Anja Visagie, Chief Growth and Marketing Officer at SPS, adds, “The financial viability also depends on whether a business funds the system outright or uses a funded solution. With a self-funded purchase, savings start from day one, although the payback period may still be lengthy. With a funded solution, the savings must be sufficient to offset the monthly payments for the battery. That is why careful assessment of peak-to-off-peak differentials, ideally exceeding R3, is essential.”
Structuring bankable projects
A successful tariff arbitrage project must align with both operational and financial objectives. Visagie explains, “Funded models such as equipment rental agreements can allow businesses to pay a fixed monthly fee while the energy provider guarantees battery availability. In many cases, these agreements are structured over periods of around 10 years. Outright purchase is an option for those with available capital, but owning a system comes with operational and maintenance responsibilities that many businesses prefer to outsource.”
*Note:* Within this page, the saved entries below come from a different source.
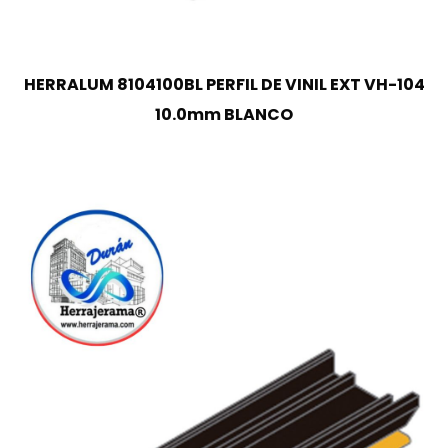
HERRALUM 8104100BL PERFIL DE VINIL EXT VH-104
10.0mm BLANCO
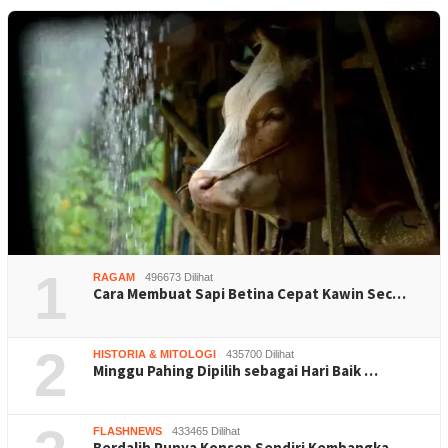
1
RAGAM
496673 Dilihat
Cara Membuat Sapi Betina Cepat Kawin Sec…
2
HISTORIA & MITOLOGI
435700 Dilihat
Minggu Pahing Dipilih sebagai Hari Baik …
FLASHNEWS
433465 Dilihat
Berdalih Punya Konsep Sendiri Kembangka…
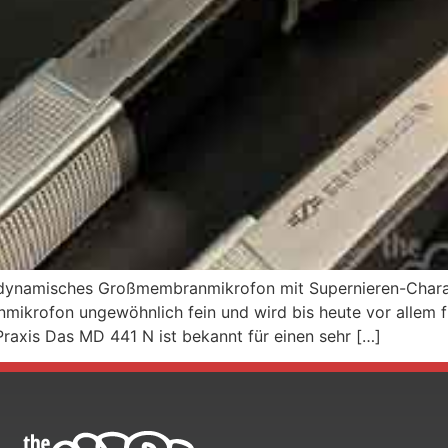
dynamisches Großmembranmikrofon mit Supernieren-Charakter
lenmikrofon ungewöhnlich fein und wird bis heute vor allem
Praxis Das MD 441 N ist bekannt für einen sehr […]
Neethling adds, “If companies purchase a battery outright, they handle warranties and potential component failures themselves. With a funded solution, the operational and maintenance responsibilities typically sit with the provider.”
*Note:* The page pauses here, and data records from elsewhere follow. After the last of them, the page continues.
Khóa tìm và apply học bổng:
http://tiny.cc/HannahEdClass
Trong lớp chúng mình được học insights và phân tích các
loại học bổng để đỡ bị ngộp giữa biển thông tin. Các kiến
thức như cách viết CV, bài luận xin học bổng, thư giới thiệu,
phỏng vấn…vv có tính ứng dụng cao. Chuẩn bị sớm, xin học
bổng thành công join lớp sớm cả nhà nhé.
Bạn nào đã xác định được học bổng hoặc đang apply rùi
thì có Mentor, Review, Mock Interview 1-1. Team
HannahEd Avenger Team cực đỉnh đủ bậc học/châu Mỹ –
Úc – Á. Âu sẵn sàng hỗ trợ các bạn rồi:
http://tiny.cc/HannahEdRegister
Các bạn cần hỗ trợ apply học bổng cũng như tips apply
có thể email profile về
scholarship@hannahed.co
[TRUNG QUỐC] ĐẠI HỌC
For many organisations, partnering with specialist energy providers can also reduce the complexity associated with battery management, maintenance, optimisation, and long-term performance monitoring, while allowing internal teams to remain focused on core business operations.
Optimising for success
The technical foundation of tariff arbitrage is just as important as the financial model. “The ideal business has a consistent load profile, typically operating from around 6 or 7 a.m. until 6 or 7 p.m.,” says Neethling. “Flat profiles can work, but consistency throughout the year is critical. Seasonal fluctuations can limit potential savings if high consumption periods do not align with peak tariffs.”
Consistency is especially important for seasonal industries, such as agriculture, where lower winter activity can reduce savings potential during high-tariff periods, typically in June, July, and August.
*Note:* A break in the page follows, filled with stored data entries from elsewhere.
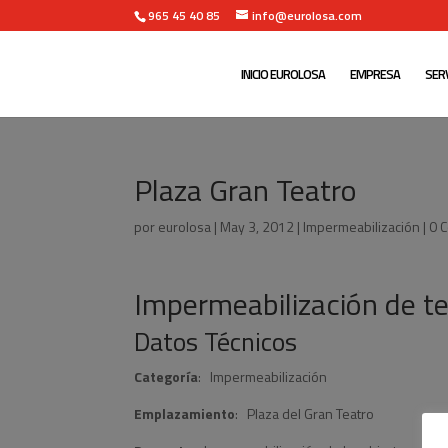
965 45 40 85
info@eurolosa.com
INICIO EUROLOSA
EMPRESA
SERV
Plaza Gran Teatro
por
eurolosa
|
May 3, 2012
|
Impermeabilización
|
0 
Impermeabilización de te
Datos Técnicos
Categoría
: Impermeabilización
Emplazamiento
: Plaza del Gran Teatro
Visagie emphasises that businesses also need clear objectives. “Businesses need to define whether their priority is cost savings, backup power, or both. Batteries designed for tariff arbitrage are optimised for cost reduction, not necessarily for backup.”
Avoiding common pitfalls
Many businesses expect a single battery system to solve every energy challenge. “Some businesses want a system for backup, tariff arbitrage, and load shedding all in one,” Visagie explains. “This requires a more sophisticated and expensive solution that may not provide the best return on investment.”
Misalignment between expectations and system design can result in underperformance, particularly when batteries are not sized correctly for their intended use.
Long-term project success also depends on ongoing monitoring, predictive maintenance, and the flexibility to adapt systems as tariffs, regulations, and operational requirements evolve. Specialist energy partners can play an important role by managing system performance and helping businesses adapt their energy strategies over time.
The bottom line
Tariff arbitrage is becoming an increasingly viable option for South African businesses facing rising electricity costs and volatile peak tariffs. For organisations with the right load profiles and tariff structures, battery storage paired with intelligent energy management can deliver meaningful savings while improving operational resilience.
As tariff structures continue to rise and battery technology becomes more commercially accessible, businesses that previously ruled out battery-backed tariff arbitrage may find that the economics now look very different.
“Tariff arbitrage works,” Neethling concludes. “With the right battery, controls, and design, companies can stabilise costs without disrupting operations.”